AIM OF THE EXERCISE: Entries follow. Give back exactly the lines starting at the one containing "私隱政策及個人資料收集聲明 (95, 1876)" and ending at the one containing "[查看產品 極緻幼細眼線] (260, 1298)", and no other lines.

(SUPPLIED ENTRIES begins)

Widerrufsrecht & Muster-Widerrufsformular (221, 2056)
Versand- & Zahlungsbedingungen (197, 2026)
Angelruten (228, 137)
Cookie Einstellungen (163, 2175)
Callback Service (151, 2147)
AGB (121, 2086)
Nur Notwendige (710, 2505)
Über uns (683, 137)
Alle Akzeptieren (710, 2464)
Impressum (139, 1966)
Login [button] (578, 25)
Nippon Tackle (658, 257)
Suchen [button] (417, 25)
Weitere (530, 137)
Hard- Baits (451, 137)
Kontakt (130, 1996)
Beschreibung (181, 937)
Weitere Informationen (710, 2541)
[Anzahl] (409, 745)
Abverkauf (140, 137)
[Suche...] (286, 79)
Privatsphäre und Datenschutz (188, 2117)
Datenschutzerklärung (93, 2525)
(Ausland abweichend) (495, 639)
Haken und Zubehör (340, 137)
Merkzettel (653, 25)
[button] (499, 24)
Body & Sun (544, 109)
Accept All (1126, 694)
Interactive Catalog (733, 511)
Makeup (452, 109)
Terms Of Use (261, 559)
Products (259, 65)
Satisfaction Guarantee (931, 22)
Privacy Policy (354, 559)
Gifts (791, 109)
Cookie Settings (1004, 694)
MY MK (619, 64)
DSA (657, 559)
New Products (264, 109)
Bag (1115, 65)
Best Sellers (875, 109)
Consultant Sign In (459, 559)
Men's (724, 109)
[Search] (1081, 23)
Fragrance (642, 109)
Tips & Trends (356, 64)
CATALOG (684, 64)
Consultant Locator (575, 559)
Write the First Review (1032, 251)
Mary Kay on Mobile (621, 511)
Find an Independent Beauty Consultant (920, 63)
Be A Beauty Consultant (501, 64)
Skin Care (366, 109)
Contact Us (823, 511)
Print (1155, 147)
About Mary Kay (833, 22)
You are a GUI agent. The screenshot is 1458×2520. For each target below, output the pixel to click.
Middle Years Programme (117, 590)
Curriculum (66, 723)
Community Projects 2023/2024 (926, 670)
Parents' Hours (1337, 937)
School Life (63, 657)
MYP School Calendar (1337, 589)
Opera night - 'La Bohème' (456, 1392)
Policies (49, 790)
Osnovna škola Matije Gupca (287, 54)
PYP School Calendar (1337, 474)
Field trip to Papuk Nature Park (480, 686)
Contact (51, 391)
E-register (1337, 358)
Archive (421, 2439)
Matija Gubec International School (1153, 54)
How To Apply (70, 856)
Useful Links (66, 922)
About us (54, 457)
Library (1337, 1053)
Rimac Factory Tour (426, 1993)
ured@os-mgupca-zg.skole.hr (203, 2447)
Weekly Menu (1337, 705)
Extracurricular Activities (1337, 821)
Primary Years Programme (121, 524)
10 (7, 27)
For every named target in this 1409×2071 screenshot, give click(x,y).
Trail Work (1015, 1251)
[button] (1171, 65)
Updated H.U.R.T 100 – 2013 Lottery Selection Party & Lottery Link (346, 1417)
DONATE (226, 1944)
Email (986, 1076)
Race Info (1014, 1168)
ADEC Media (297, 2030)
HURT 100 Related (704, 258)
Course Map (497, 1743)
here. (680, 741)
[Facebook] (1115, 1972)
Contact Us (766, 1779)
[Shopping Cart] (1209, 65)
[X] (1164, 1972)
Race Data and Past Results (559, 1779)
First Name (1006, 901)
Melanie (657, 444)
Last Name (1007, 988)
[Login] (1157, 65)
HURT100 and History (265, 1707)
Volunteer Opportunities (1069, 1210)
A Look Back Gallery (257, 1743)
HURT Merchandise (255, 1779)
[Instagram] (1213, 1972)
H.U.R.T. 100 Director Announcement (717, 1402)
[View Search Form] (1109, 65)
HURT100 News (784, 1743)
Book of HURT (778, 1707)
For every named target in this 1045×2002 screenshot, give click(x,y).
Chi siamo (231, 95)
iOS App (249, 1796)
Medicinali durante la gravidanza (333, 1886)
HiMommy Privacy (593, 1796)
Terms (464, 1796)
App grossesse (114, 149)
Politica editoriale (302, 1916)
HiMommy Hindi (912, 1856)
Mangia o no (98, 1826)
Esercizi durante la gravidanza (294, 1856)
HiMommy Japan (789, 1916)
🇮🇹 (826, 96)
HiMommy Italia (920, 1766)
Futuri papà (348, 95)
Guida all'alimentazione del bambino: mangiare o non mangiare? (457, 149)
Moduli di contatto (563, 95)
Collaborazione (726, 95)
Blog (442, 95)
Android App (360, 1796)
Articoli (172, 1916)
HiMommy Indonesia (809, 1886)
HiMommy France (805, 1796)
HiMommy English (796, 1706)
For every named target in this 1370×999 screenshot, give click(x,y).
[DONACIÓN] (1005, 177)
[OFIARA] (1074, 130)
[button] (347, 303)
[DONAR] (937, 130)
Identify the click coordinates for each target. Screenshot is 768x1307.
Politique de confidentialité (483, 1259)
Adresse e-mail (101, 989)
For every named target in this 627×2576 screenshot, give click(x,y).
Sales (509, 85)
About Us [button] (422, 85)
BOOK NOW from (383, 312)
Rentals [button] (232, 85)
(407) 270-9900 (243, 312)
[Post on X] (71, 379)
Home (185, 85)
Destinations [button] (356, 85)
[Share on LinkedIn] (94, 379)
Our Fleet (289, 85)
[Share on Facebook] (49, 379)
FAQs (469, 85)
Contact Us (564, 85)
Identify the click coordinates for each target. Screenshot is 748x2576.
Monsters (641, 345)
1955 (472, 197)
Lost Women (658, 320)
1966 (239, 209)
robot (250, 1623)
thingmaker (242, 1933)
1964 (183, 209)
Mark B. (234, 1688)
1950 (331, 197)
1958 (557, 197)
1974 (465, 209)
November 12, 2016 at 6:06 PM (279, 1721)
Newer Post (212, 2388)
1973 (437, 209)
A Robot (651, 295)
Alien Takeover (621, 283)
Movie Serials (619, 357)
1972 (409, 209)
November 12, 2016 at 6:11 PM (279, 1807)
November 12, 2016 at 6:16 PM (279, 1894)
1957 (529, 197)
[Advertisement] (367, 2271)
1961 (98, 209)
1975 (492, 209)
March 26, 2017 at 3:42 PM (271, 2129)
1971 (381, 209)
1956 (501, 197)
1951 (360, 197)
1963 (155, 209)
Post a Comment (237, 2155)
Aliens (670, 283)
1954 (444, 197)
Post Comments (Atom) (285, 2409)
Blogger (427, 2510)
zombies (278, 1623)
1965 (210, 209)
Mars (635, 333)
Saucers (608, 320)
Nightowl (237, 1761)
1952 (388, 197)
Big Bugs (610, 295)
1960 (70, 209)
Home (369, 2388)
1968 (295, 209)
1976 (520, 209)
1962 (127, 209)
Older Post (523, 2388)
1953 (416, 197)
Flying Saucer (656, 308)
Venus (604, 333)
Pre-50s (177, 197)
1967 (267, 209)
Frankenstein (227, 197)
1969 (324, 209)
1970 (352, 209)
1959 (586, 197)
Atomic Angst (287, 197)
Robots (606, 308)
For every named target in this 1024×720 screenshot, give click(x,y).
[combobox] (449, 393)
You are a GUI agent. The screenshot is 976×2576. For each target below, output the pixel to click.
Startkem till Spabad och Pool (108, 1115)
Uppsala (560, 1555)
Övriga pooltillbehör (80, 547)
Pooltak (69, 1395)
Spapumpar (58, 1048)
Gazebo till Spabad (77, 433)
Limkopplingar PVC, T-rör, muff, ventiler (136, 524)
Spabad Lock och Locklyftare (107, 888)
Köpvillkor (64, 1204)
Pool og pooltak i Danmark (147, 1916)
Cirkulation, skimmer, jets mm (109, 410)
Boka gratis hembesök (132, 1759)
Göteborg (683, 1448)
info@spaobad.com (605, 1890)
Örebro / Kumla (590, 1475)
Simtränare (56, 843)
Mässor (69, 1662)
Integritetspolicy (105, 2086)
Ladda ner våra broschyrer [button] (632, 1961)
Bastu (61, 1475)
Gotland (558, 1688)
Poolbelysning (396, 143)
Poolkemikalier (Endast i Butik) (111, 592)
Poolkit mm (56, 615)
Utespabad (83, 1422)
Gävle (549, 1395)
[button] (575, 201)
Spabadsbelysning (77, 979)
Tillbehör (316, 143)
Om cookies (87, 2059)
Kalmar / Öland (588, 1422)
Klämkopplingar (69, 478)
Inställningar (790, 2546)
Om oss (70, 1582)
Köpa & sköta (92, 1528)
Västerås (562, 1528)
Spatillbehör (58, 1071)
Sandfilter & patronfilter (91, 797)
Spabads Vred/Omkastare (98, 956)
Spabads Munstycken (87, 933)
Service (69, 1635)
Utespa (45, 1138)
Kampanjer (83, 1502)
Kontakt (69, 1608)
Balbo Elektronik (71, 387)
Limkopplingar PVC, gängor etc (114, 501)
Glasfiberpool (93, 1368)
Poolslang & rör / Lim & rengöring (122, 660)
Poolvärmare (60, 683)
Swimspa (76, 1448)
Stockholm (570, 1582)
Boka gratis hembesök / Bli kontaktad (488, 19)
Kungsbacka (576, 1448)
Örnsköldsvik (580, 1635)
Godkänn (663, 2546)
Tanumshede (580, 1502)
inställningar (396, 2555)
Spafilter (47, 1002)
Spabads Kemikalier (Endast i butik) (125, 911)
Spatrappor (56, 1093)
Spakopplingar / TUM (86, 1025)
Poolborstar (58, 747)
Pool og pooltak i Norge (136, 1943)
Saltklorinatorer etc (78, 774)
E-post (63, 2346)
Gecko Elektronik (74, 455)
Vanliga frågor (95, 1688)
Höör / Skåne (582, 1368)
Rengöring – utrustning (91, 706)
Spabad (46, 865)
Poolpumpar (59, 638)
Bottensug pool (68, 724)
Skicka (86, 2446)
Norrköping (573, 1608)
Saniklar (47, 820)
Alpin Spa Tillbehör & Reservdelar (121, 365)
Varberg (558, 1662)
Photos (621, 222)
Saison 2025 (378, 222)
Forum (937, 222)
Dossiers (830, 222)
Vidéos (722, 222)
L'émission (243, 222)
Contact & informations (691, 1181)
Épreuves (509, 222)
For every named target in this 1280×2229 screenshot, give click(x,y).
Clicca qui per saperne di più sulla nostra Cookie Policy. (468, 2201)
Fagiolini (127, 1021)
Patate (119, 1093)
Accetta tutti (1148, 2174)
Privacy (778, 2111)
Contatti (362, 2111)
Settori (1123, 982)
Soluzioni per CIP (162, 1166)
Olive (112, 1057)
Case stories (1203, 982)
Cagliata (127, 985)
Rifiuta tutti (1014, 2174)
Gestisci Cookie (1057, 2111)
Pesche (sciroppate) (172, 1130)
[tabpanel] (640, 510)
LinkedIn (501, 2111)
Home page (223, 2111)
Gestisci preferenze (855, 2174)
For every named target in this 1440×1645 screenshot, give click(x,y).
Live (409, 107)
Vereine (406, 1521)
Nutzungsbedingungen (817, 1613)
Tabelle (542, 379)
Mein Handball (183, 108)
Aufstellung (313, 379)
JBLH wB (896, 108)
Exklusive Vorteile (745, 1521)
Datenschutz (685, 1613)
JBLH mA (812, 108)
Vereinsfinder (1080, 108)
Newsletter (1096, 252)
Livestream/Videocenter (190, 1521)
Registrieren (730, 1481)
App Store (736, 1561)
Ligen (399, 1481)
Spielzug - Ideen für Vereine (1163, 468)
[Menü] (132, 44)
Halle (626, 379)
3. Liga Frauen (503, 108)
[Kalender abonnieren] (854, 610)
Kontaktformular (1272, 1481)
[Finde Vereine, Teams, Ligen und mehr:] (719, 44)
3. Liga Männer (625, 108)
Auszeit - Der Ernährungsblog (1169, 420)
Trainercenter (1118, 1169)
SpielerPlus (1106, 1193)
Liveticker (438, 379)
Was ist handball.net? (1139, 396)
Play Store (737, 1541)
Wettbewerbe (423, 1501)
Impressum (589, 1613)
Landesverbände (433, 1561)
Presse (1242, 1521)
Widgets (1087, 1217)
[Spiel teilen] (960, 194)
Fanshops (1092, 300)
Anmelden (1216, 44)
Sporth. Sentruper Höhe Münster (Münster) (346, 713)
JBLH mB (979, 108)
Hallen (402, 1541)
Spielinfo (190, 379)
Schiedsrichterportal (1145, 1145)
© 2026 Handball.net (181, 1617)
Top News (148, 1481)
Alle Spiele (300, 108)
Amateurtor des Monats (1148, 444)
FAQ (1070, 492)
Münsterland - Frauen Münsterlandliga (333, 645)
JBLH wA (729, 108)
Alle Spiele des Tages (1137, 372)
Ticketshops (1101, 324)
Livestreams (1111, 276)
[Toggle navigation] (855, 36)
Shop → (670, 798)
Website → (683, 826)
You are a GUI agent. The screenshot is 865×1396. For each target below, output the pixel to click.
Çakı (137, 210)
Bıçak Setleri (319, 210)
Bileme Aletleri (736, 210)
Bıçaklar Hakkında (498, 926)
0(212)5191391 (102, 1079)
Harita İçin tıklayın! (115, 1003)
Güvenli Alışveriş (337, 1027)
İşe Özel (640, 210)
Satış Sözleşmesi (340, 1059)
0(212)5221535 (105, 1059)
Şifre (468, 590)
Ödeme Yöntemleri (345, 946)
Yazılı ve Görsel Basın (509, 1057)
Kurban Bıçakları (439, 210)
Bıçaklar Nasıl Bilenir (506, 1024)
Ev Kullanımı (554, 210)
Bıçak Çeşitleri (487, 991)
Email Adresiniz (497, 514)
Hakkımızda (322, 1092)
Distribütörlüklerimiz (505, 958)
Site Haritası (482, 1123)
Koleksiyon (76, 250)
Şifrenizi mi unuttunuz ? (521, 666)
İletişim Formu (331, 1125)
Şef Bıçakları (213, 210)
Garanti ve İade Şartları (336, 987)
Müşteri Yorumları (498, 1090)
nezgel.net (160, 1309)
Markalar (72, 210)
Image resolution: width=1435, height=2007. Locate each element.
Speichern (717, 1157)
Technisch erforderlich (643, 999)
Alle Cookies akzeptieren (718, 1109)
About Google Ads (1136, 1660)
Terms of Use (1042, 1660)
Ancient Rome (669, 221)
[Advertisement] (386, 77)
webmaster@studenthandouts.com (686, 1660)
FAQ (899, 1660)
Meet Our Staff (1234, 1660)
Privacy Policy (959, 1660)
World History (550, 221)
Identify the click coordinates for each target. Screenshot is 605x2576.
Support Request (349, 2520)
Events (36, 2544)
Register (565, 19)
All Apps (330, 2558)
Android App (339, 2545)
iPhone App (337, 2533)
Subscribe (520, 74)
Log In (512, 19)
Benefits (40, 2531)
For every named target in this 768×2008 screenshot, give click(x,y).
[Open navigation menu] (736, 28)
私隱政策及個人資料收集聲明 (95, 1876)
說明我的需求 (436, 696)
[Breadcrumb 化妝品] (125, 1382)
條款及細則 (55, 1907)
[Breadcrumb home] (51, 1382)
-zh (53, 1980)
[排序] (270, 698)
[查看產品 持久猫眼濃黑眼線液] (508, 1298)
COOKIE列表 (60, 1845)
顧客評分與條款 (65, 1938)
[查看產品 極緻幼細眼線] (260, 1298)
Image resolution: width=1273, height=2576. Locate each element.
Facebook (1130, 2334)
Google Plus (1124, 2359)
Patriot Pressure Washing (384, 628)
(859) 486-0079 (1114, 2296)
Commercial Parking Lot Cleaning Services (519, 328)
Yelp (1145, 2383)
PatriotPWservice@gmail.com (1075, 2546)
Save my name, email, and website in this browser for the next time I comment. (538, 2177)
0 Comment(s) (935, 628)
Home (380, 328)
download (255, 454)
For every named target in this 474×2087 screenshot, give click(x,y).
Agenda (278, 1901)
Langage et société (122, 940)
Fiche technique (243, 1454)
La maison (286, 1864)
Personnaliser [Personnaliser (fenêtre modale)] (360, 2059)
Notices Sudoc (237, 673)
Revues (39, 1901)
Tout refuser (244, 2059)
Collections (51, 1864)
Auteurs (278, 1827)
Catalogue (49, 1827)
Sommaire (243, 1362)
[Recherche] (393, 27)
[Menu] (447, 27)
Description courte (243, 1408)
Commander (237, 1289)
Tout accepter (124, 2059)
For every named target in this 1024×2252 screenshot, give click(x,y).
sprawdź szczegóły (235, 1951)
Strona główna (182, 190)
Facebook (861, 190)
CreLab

(SUPPLIED ENTRIES ends)

ANSWER SPACE:
私隱政策及個人資料收集聲明 (95, 1876)
說明我的需求 (436, 696)
[Breadcrumb 化妝品] (125, 1382)
條款及細則 (55, 1907)
[Breadcrumb home] (51, 1382)
-zh (53, 1980)
[排序] (270, 698)
[查看產品 持久猫眼濃黑眼線液] (508, 1298)
COOKIE列表 (60, 1845)
顧客評分與條款 (65, 1938)
[查看產品 極緻幼細眼線] (260, 1298)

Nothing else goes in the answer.